*** Block opens ***

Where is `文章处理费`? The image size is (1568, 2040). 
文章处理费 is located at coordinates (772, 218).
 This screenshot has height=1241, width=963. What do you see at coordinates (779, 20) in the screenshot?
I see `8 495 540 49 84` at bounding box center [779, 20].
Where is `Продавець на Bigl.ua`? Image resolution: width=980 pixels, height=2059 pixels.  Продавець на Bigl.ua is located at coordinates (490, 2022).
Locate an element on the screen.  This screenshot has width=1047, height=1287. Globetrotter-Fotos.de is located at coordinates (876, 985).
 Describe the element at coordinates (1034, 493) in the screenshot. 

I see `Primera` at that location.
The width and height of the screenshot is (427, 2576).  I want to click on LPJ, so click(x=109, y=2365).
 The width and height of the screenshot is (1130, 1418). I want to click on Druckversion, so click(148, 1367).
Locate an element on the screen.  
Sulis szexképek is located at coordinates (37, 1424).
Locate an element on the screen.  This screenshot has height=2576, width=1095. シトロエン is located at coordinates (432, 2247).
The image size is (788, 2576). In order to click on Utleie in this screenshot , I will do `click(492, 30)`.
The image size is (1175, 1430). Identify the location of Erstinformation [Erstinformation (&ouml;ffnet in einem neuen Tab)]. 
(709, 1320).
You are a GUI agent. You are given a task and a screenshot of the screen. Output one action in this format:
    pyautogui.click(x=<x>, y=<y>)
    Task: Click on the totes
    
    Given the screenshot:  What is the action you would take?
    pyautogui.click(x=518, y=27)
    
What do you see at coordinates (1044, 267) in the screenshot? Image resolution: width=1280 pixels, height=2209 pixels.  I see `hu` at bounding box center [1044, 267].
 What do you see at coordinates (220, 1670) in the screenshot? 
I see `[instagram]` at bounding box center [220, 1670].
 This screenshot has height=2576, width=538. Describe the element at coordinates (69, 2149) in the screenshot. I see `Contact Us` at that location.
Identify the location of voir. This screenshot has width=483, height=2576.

*** Block closes ***

(PROMPT): Each line of the data above containing the string "resolution" is to be copied.

(EXERCISE RESPONSE):
Where is `Продавець на Bigl.ua`? Image resolution: width=980 pixels, height=2059 pixels.  Продавець на Bigl.ua is located at coordinates (490, 2022).
What do you see at coordinates (1044, 267) in the screenshot? Image resolution: width=1280 pixels, height=2209 pixels.  I see `hu` at bounding box center [1044, 267].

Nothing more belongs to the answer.